When prepared in the right way, popcorn can be a healthy snack. The United States Department of Agriculture (USDA) shares that popcorn’s low glycemic index (GI) of 55 makes it an excellent food to help with weight loss and maintenance. It’s also a whole grain and contains many vitamins and minerals.
If you have questions about the nutritional content of your popcorn, read the label carefully before eating.
What are some other healthy, easy
There are many other healthy snacks you can grab throughout the day. Try to keep the calorie count to around 100 calories for between-meal snacking.

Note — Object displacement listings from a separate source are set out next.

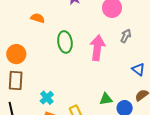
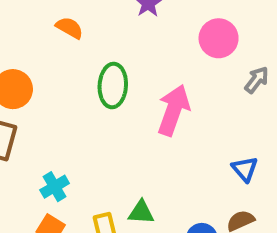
gray arrow: (126, 36) -> (257, 80), moved
green triangle: (106, 99) -> (141, 212), moved

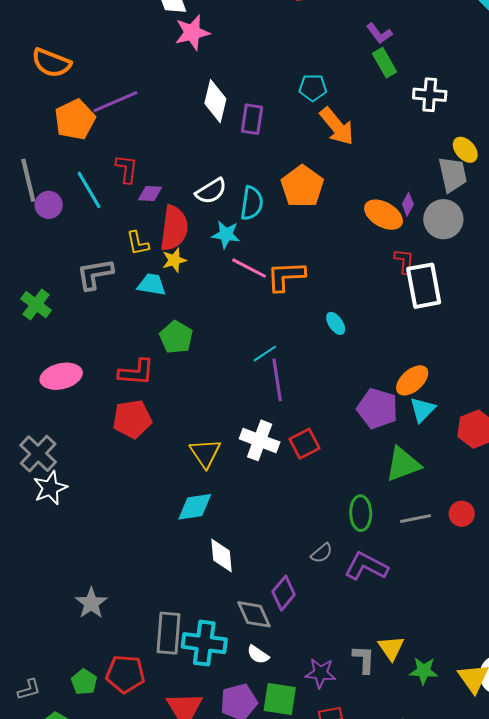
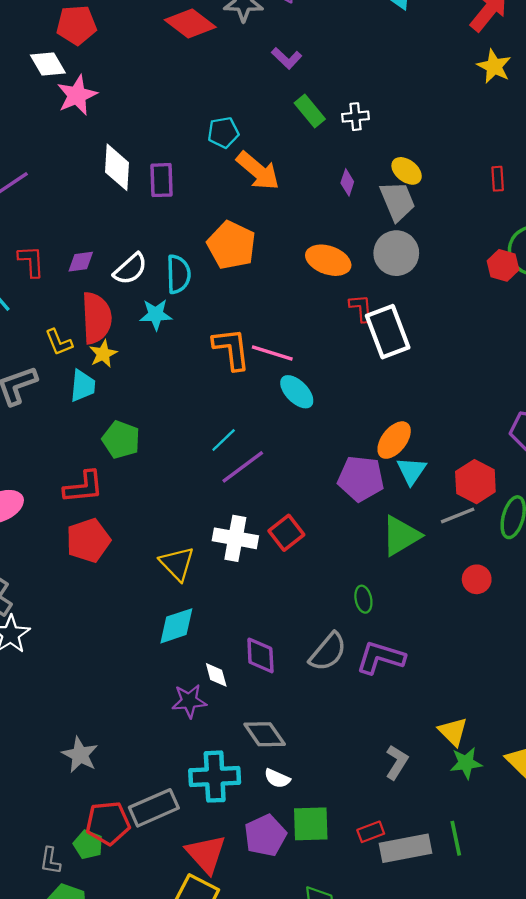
green rectangle: (384, 63) -> (310, 111), moved
white cross: (430, 95) -> (356, 117), size x0.7
purple diamond: (150, 193) -> (81, 262), moved
purple diamond: (408, 204) -> (347, 182), moved
pink line: (249, 268) -> (272, 353), moved
orange L-shape: (286, 276) -> (231, 349), turned 96
cyan trapezoid: (152, 285) -> (83, 386), turned 96
cyan ellipse: (336, 323) -> (297, 392), size x1.4
purple line: (277, 380) -> (243, 467), turned 72
green ellipse: (361, 513) -> (363, 599), size x0.7
gray line: (416, 519) -> (458, 515), moved
gray semicircle: (322, 553) -> (328, 652), size x1.6
white diamond: (222, 555) -> (216, 675), size x0.7
purple diamond: (284, 593) -> (260, 655), moved, turned -32
gray rectangle: (168, 633) -> (154, 808), moved, turned 72
yellow triangle: (391, 648) -> (453, 732), moved
gray L-shape: (364, 659) -> (397, 762), turned 40
purple star: (320, 673) -> (189, 701), moved
red pentagon: (125, 674) -> (108, 823), moved
gray L-shape: (29, 690) -> (50, 861), moved, turned 125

- raw fruits and vegetables: Try a medium-size apple (95 calories), 20 baby carrots (70 calories), or 20 grapes (68 calories).
- smoothies: You can blend different fruits and vegetables together into a healthy smoothie. Try blending frozen strawberries, banana slices, spinach, and a little water, or unsweetened flax or almond milk.
- nuts: While you might think nuts are a high-calorie snack, they will keep you fuller longer than many other snacks. They are also a good source of nutritional fat and protein. Thirteen almonds contain around 100 calories.
- whole grains: Simple white breads and crackers are best. For example, you could eat five pieces of Melba toast (97 calories).
- hummus: This snack, made from pureed chickpeas, sesame seeds, and olive oil, has a good dose of protein and healthy fats. Two tablespoons contain around 50 calories and pair well with raw veggies.